EXERCISE DESCRIPTION — In the data that follows, how many lines contain the word "contest"? Give only that number.

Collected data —
^^^^
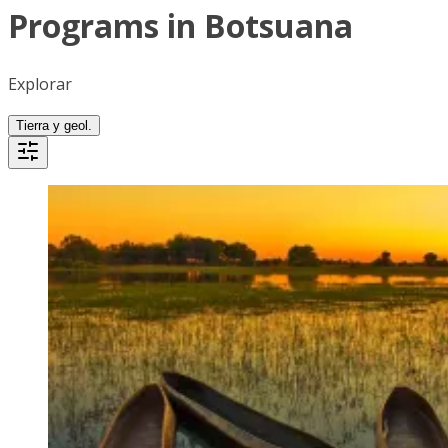
Programs in Botsuana
Explorar
Tierra y geol.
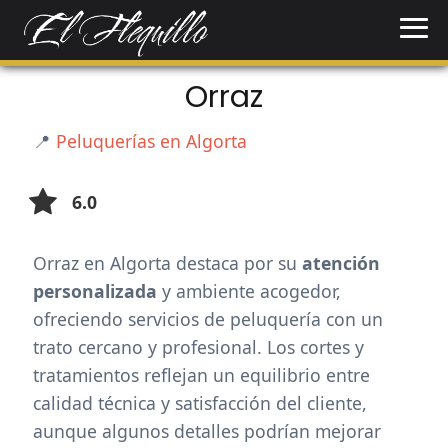
Orraz
📍
Peluquerías en Algorta
6.0
Orraz en Algorta destaca por su
atención
personalizada
y ambiente acogedor,
ofreciendo servicios de peluquería con un
trato cercano y profesional. Los cortes y
tratamientos reflejan un equilibrio entre
calidad técnica y satisfacción del cliente,
aunque algunos detalles podrían mejorar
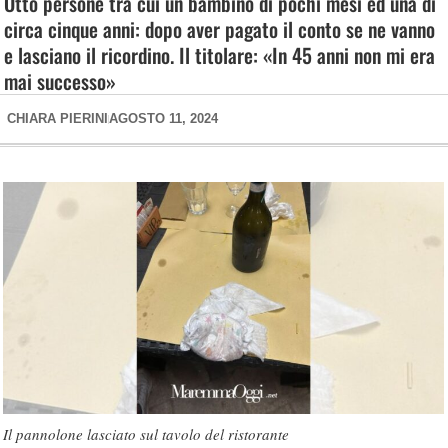
Otto persone tra cui un bambino di pochi mesi ed una di
circa cinque anni: dopo aver pagato il conto se ne vanno
e lasciano il ricordino. Il titolare: «In 45 anni non mi era
mai successo»
CHIARA PIERINI
AGOSTO 11, 2024
Il pannolone lasciato sul tavolo del ristorante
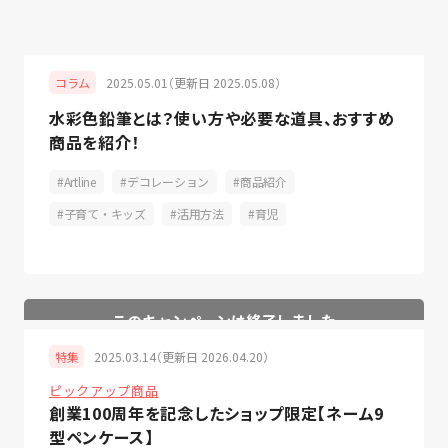
2025.05.01（更新日 2025.05.08）
コラム
水彩色鉛筆とは？使い方や必要な道具、おすすめ
商品を紹介！
Artline
デコレーション
商品紹介
子育て・キッズ
活用方法
育児
2025.03.14（更新日 2026.04.20）
特集
ピックアップ商品
創業100周年を記念したショップ限定【ネーム9
型ペンケース】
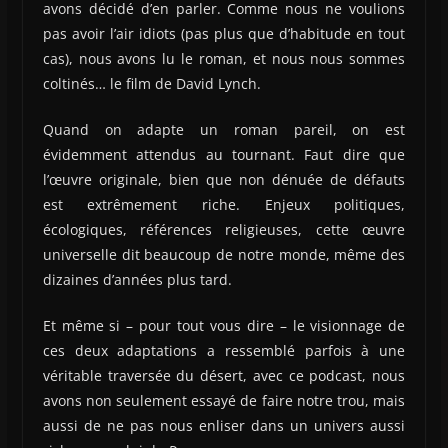
avons décidé d’en parler. Comme nous ne voulions
pas avoir l’air idiots (pas plus que d’habitude en tout
cas), nous avons lu le roman, et nous nous sommes
coltinés… le film de David Lynch.
Quand on adapte un roman pareil, on est
évidemment attendus au tournant. Faut dire que
l’œuvre originale, bien que non dénuée de défauts
est extrêmement riche. Enjeux politiques,
écologiques, références religieuses, cette œuvre
universelle dit beaucoup de notre monde, même des
dizaines d’années plus tard.
Et même si – pour tout vous dire – le visionnage de
ces deux adaptations a ressemblé parfois à une
véritable traversée du désert, avec ce podcast, nous
avons non seulement essayé de faire notre trou, mais
aussi de ne pas nous enliser dans un univers aussi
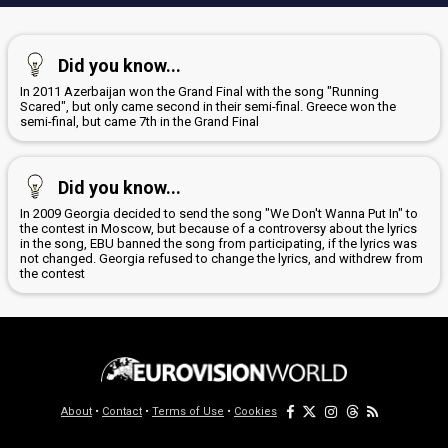
Did you know...
In 2011 Azerbaijan won the Grand Final with the song "Running
Scared", but only came second in their semi-final. Greece won the
semi-final, but came 7th in the Grand Final
Did you know...
In 2009 Georgia decided to send the song "We Don't Wanna Put In" to
the contest in Moscow, but because of a controversy about the lyrics
in the song, EBU banned the song from participating, if the lyrics was
not changed. Georgia refused to change the lyrics, and withdrew from
the contest
About
•
Contact
•
Terms of Use
•
Cookies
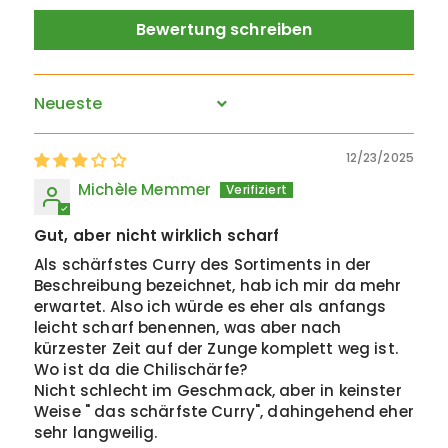
Bewertung schreiben
Sort by
12/23/2025
Michèle Memmer
Gut, aber nicht wirklich scharf
Als schärfstes Curry des Sortiments in der
Beschreibung bezeichnet, hab ich mir da mehr
erwartet. Also ich würde es eher als anfangs
leicht scharf benennen, was aber nach
kürzester Zeit auf der Zunge komplett weg ist.
Wo ist da die Chilischärfe?
Nicht schlecht im Geschmack, aber in keinster
Weise " das schärfste Curry", dahingehend eher
sehr langweilig.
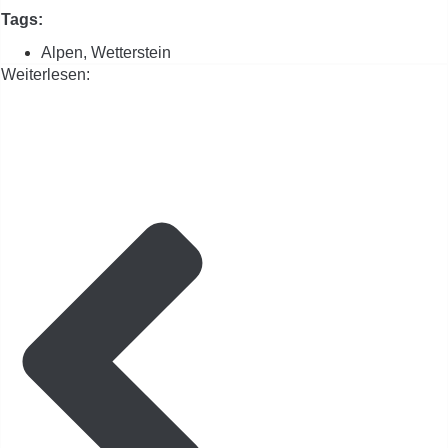
Tags:
Alpen
,
Wetterstein
Weiterlesen:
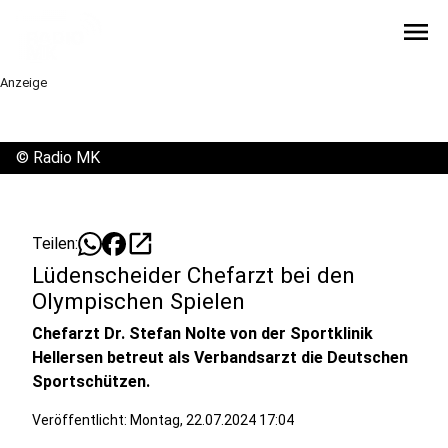
menu
Anzeige
©
Radio MK
open_in_new
Teilen:
Lüdenscheider Chefarzt bei den
Olympischen Spielen
Chefarzt Dr. Stefan Nolte von der Sportklinik
Hellersen betreut als Verbandsarzt die Deutschen
Sportschützen.
Veröffentlicht:
Montag, 22.07.2024 17:04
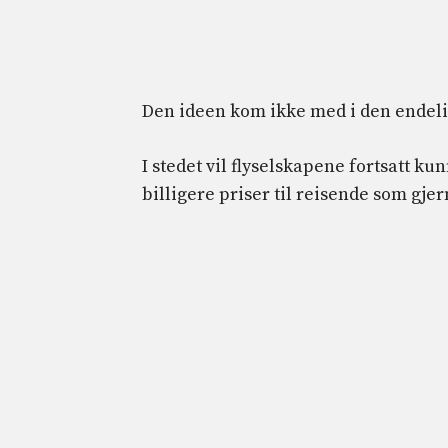
Den ideen kom ikke med i den endeli
I stedet vil flyselskapene fortsatt ku
billigere priser til reisende som gje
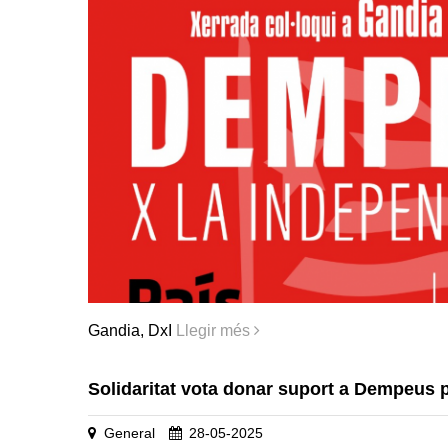
Gandia, DxI
Llegir més
Solidaritat vota donar suport a Dempeus 
General
28-05-2025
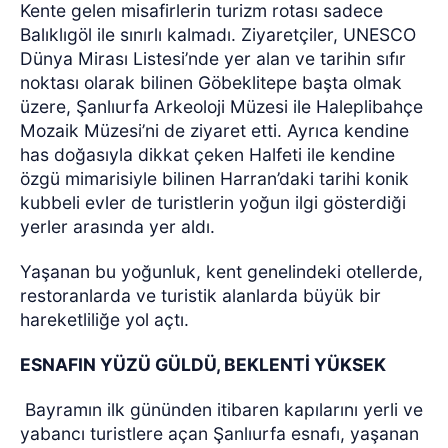
Kente gelen misafirlerin turizm rotası sadece
Balıklıgöl ile sınırlı kalmadı. Ziyaretçiler, UNESCO
Dünya Mirası Listesi’nde yer alan ve tarihin sıfır
noktası olarak bilinen Göbeklitepe başta olmak
üzere, Şanlıurfa Arkeoloji Müzesi ile Haleplibahçe
Mozaik Müzesi’ni de ziyaret etti. Ayrıca kendine
has doğasıyla dikkat çeken Halfeti ile kendine
özgü mimarisiyle bilinen Harran’daki tarihi konik
kubbeli evler de turistlerin yoğun ilgi gösterdiği
yerler arasında yer aldı.
Yaşanan bu yoğunluk, kent genelindeki otellerde,
restoranlarda ve turistik alanlarda büyük bir
hareketliliğe yol açtı.
ESNAFIN YÜZÜ GÜLDÜ, BEKLENTİ YÜKSEK
Bayramın ilk gününden itibaren kapılarını yerli ve
yabancı turistlere açan Şanlıurfa esnafı, yaşanan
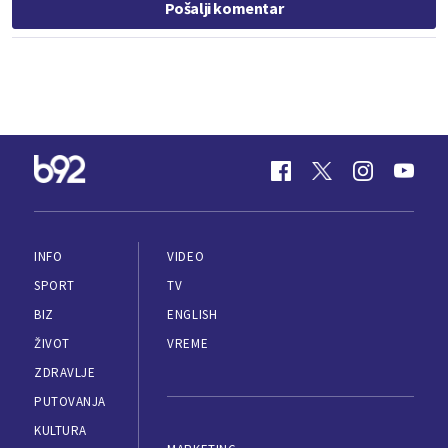
Pošalji komentar
INFO
VIDEO
SPORT
TV
BIZ
ENGLISH
ŽIVOT
VREME
ZDRAVLJE
PUTOVANJA
KULTURA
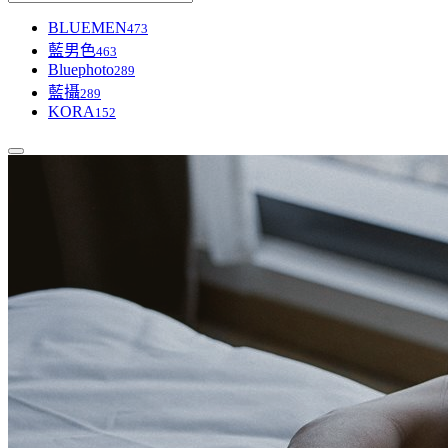
BLUEMEN
473
藍男色
463
Bluephoto
289
藍攝
289
KORA
152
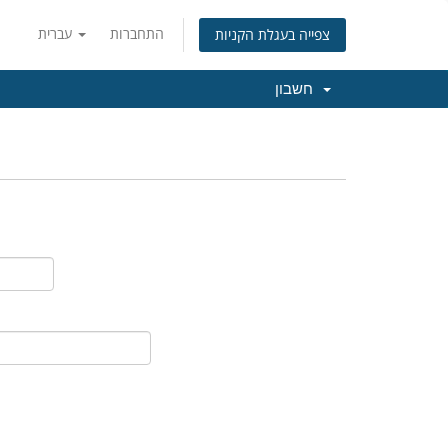
התחברות
עברית
צפייה בעגלת הקניות
חשבון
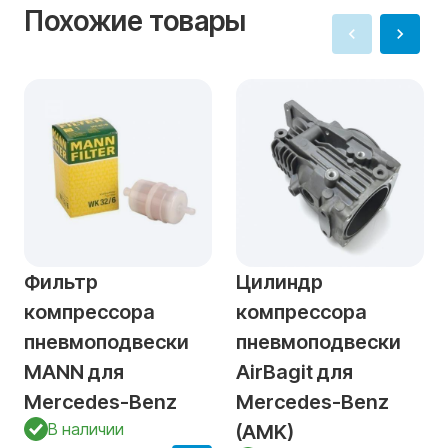
Похожие товары
Фильтр
Цилиндр
компрессора
компрессора
пневмоподвески
пневмоподвески
MANN для
AirBagit для
Mercedes-Benz
Mercedes-Benz
В наличии
(AMK)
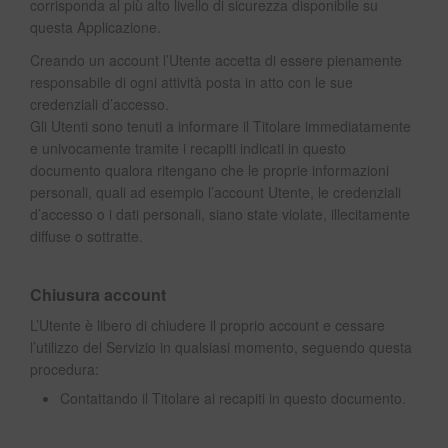
corrisponda al più alto livello di sicurezza disponibile su
questa Applicazione.
Creando un account l’Utente accetta di essere pienamente
responsabile di ogni attività posta in atto con le sue
credenziali d’accesso.
Gli Utenti sono tenuti a informare il Titolare immediatamente
e univocamente tramite i recapiti indicati in questo
documento qualora ritengano che le proprie informazioni
personali, quali ad esempio l’account Utente, le credenziali
d’accesso o i dati personali, siano state violate, illecitamente
diffuse o sottratte.
Chiusura account
L’Utente è libero di chiudere il proprio account e cessare
l’utilizzo del Servizio in qualsiasi momento, seguendo questa
procedura:
Contattando il Titolare ai recapiti in questo documento.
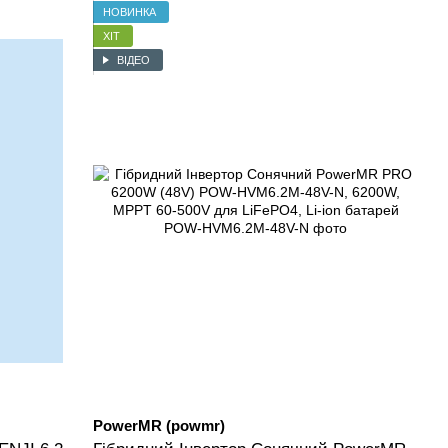
НОВИНКА
ХІТ
ВІДЕО
PowerMR (powmr)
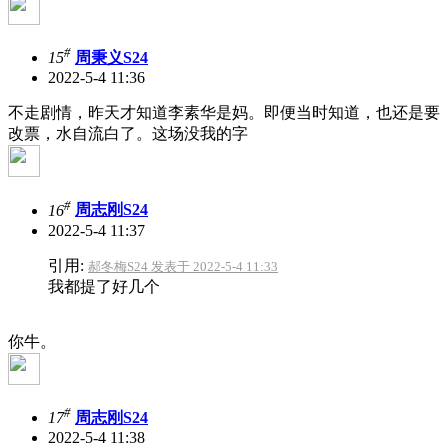
#
15
周秉义S24
2022-5-4 11:36
不走剧情，昨天才知道李素华是妈。即便当时知道，也还是要
改票，水自流白了。这场没我的字
#
16
周志刚S24
2022-5-4 11:37
引用:
郝冬梅S24 发表于 2022-5-4 11:33
我都提了好几个
你牛。
#
17
周志刚S24
2022-5-4 11:38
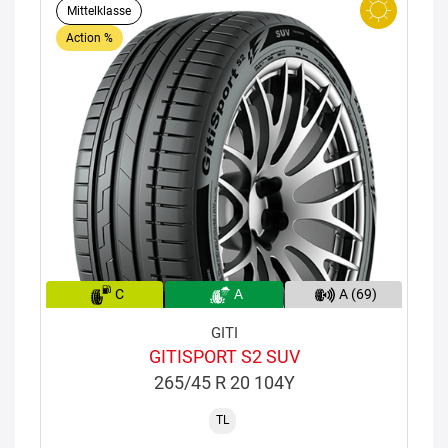
Mittelklasse
Action %
C
A
A (69)
GITI
GITISPORT S2 SUV
265/45 R 20 104Y
TL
^^^^
SOLUTION FOR THIS PROBLEM — 2